'''
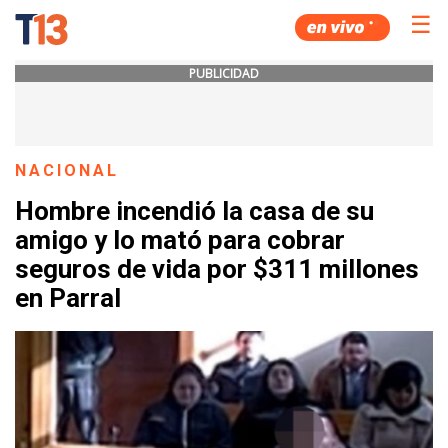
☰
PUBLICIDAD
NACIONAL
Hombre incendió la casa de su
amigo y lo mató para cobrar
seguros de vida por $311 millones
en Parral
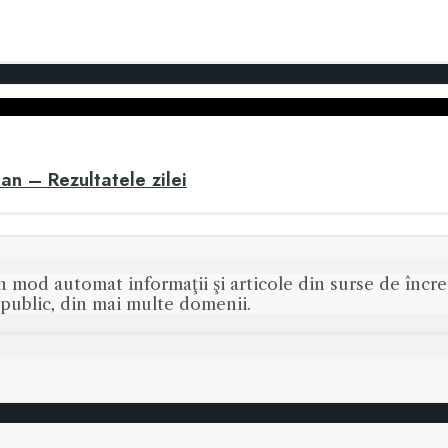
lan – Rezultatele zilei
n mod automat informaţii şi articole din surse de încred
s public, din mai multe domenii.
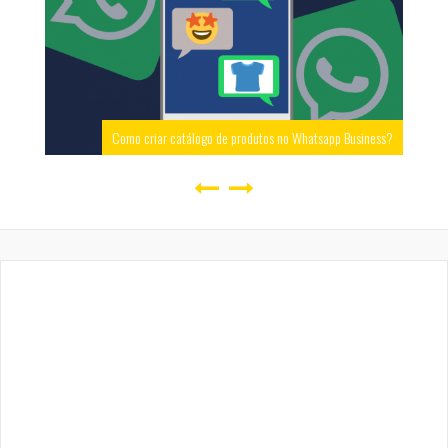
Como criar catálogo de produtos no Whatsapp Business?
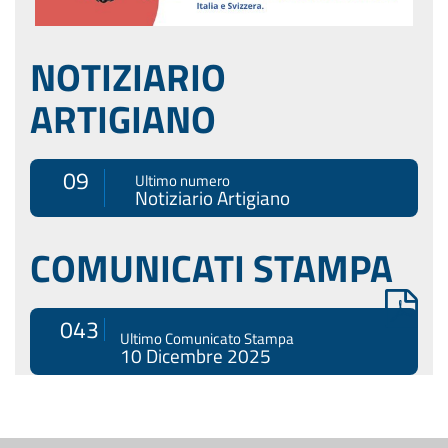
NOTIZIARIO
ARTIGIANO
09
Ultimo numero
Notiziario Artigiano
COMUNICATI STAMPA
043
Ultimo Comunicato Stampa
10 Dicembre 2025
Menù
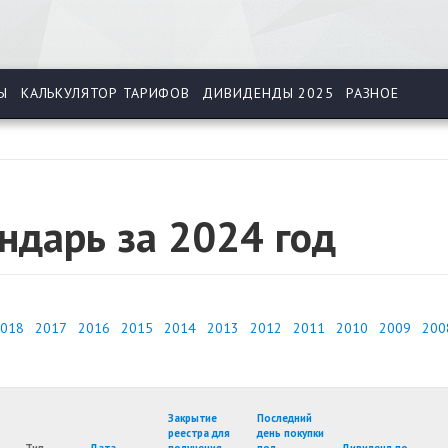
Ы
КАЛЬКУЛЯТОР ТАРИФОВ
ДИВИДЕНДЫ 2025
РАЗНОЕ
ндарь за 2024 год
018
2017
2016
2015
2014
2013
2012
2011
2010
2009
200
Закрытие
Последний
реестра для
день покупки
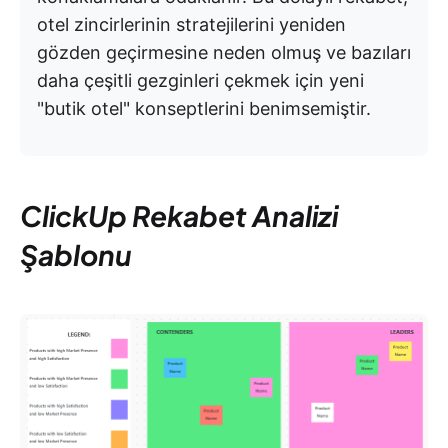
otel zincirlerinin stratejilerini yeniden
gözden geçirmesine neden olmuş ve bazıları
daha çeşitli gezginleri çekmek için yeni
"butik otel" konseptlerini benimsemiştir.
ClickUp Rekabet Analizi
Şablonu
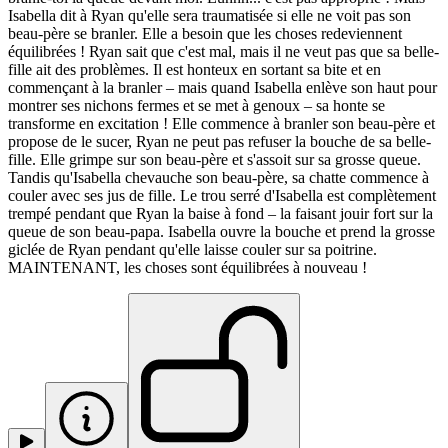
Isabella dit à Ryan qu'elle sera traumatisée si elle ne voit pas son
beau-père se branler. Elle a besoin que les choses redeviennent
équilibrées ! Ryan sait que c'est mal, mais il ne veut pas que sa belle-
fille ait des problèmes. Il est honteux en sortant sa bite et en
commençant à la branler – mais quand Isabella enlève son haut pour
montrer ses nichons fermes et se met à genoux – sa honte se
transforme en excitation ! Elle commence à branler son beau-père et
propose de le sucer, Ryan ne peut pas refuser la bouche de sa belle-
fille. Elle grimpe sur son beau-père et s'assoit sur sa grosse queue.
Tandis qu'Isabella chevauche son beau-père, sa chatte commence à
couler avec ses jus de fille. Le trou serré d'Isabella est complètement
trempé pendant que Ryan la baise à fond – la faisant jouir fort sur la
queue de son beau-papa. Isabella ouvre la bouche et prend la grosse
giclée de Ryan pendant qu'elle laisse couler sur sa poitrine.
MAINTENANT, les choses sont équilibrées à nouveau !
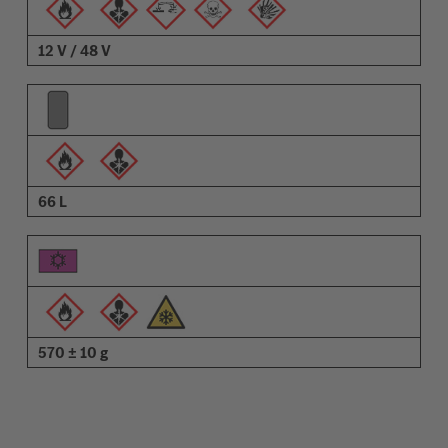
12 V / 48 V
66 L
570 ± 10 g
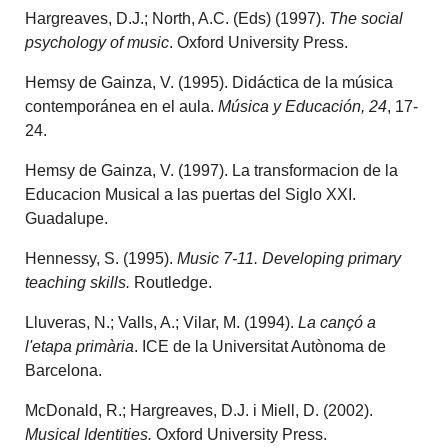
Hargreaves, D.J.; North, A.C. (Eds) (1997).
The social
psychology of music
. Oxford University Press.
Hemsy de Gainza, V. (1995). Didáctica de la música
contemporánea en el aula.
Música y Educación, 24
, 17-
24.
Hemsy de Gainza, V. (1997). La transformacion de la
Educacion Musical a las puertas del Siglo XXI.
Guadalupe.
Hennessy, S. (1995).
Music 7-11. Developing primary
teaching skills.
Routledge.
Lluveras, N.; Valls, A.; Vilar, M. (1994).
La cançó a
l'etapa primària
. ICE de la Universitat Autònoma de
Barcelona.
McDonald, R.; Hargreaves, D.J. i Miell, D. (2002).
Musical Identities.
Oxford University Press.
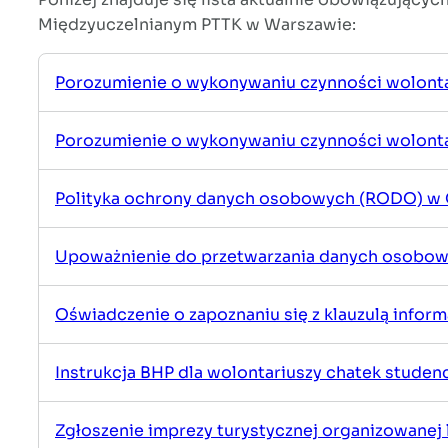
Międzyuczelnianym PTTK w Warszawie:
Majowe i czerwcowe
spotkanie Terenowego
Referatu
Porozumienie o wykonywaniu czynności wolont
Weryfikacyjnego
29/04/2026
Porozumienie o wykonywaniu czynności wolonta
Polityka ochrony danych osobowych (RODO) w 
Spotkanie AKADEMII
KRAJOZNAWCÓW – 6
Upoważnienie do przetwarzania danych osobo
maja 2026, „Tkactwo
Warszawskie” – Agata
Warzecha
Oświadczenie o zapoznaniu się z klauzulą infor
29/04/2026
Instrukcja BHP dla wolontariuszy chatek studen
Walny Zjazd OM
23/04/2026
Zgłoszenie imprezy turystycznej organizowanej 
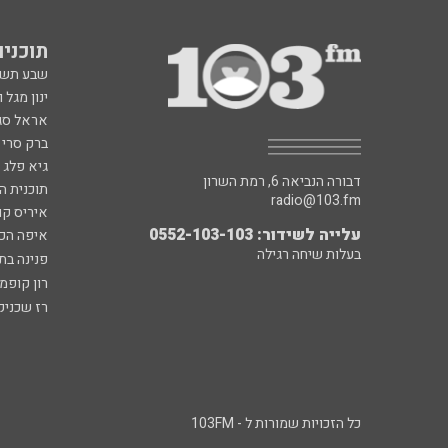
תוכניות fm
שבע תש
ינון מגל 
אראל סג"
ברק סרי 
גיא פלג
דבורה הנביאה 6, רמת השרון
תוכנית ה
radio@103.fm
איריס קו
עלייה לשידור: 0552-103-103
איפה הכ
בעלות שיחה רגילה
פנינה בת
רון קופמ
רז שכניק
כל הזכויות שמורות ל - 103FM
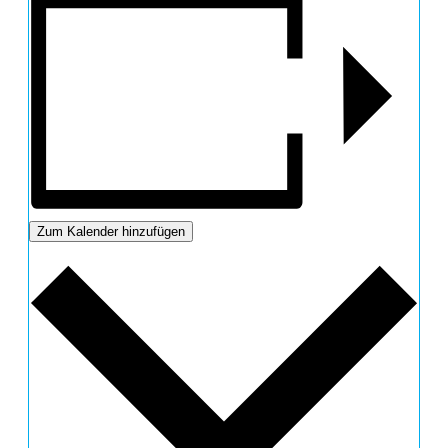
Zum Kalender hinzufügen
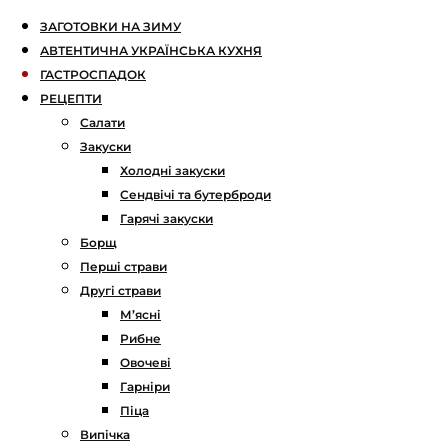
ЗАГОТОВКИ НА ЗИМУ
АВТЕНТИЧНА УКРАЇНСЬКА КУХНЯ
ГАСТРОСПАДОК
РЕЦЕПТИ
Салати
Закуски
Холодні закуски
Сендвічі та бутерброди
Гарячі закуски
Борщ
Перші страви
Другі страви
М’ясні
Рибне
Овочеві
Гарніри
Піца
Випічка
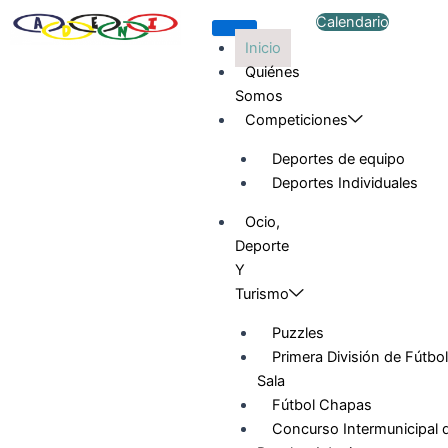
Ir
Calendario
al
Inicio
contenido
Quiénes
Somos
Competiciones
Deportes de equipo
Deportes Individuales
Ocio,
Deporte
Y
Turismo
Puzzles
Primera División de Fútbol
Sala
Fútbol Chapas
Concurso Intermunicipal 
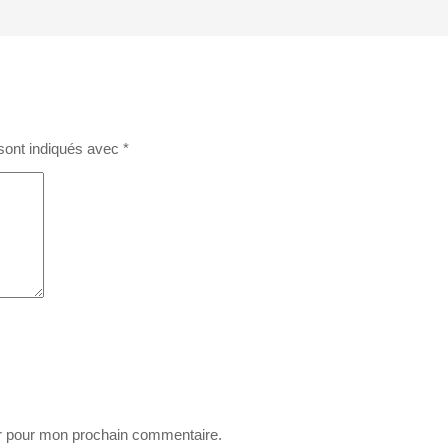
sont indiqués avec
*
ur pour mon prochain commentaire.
'''
Exactly as they stand, retype all the entries, but omit the pictures.

### [Answer to this exercise]
☰
PUBLICIDAD
NACIONAL
Hombre incendió la casa de su
amigo y lo mató para cobrar
seguros de vida por $311 millones
en Parral
lan – Rezultatele zilei
n mod automat informaţii şi articole din surse de încred
s public, din mai multe domenii.
Como criar catálogo de produtos no Whatsapp Business?
NOTIZIARIO
ARTIGIANO
09
Ultimo numero
Notiziario Artigiano
COMUNICATI STAMPA
043
Ultimo Comunicato Stampa
10 Dicembre 2025
Menù
Ы
КАЛЬКУЛЯТОР ТАРИФОВ
ДИВИДЕНДЫ 2025
РАЗНОЕ
ндарь за 2024 год
018
2017
2016
2015
2014
2013
2012
2011
2010
2009
200
Закрытие
Последний
реестра для
день покупки
otel zincirlerinin stratejilerini yeniden
gözden geçirmesine neden olmuş ve bazıları
daha çeşitli gezginleri çekmek için yeni
"butik otel" konseptlerini benimsemiştir.
ClickUp Rekabet Analizi
Şablonu
Isabella dit à Ryan qu'elle sera traumatisée si elle ne voit pas son
beau-père se branler. Elle a besoin que les choses redeviennent
équilibrées ! Ryan sait que c'est mal, mais il ne veut pas que sa belle-
fille ait des problèmes. Il est honteux en sortant sa bite et en
commençant à la branler – mais quand Isabella enlève son haut pour
montrer ses nichons fermes et se met à genoux – sa honte se
transforme en excitation ! Elle commence à branler son beau-père et
propose de le sucer, Ryan ne peut pas refuser la bouche de sa belle-
fille. Elle grimpe sur son beau-père et s'assoit sur sa grosse queue.
Tandis qu'Isabella chevauche son beau-père, sa chatte commence à
couler avec ses jus de fille. Le trou serré d'Isabella est complètement
trempé pendant que Ryan la baise à fond – la faisant jouir fort sur la
queue de son beau-papa. Isabella ouvre la bouche et prend la grosse
giclée de Ryan pendant qu'elle laisse couler sur sa poitrine.
MAINTENANT, les choses sont équilibrées à nouveau !
12 V / 48 V
66 L
570 ± 10 g
Hargreaves, D.J.; North, A.C. (Eds) (1997).
The social
psychology of music
. Oxford University Press.
Hemsy de Gainza, V. (1995). Didáctica de la música
contemporánea en el aula.
Música y Educación, 24
, 17-
24.
Hemsy de Gainza, V. (1997). La transformacion de la
Educacion Musical a las puertas del Siglo XXI.
Guadalupe.
Hennessy, S. (1995).
Music 7-11. Developing primary
teaching skills.
Routledge.
Lluveras, N.; Valls, A.; Vilar, M. (1994).
La cançó a
l'etapa primària
. ICE de la Universitat Autònoma de
Barcelona.
McDonald, R.; Hargreaves, D.J. i Miell, D. (2002).
Musical Identities.
Oxford University Press.
Międzyuczelnianym PTTK w Warszawie:
Majowe i czerwcowe
spotkanie Terenowego
Referatu
Porozumienie o wykonywaniu czynności wolont
Weryfikacyjnego
29/04/2026
Porozumienie o wykonywaniu czynności wolonta
Polityka ochrony danych osobowych (RODO) w 
Spotkanie AKADEMII
KRAJOZNAWCÓW – 6
Upoważnienie do przetwarzania danych osobo
maja 2026, „Tkactwo
Warszawskie” – Agata
Warzecha
Oświadczenie o zapoznaniu się z klauzulą infor
29/04/2026
Instrukcja BHP dla wolontariuszy chatek studen
Walny Zjazd OM
23/04/2026
Zgłoszenie imprezy turystycznej organizowanej 
תוכניות fm
שבע תש
ינון מגל 
אראל סג"
ברק סרי 
גיא פלג
דבורה הנביאה 6, רמת השרון
תוכנית ה
radio@103.fm
איריס קו
עלייה לשידור: 0552-103-103
איפה הכ
בעלות שיחה רגילה
פנינה בת
רון קופמ
רז שכניק
כל הזכויות שמורות ל - 103FM
Zum Kalender hinzufügen
ЗАГОТОВКИ НА ЗИМУ
АВТЕНТИЧНА УКРАЇНСЬКА КУХНЯ
ГАСТРОСПАДОК
РЕЦЕПТИ
Салати
Закуски
Холодні закуски
Сендвічі та бутерброди
Гарячі закуски
Борщ
Перші страви
Другі страви
М’ясні
Рибне
Овочеві
Гарніри
Піца
Випічка
Ir
Calendario
al
Inicio
contenido
Quiénes
Somos
Competiciones
Deportes de equipo
Deportes Individuales
Ocio,
Deporte
Y
Turismo
Puzzles
Primera División de Fútbol
Sala
Fútbol Chapas
Concurso Intermunicipal 
sont indiqués avec
*
ur pour mon prochain commentaire.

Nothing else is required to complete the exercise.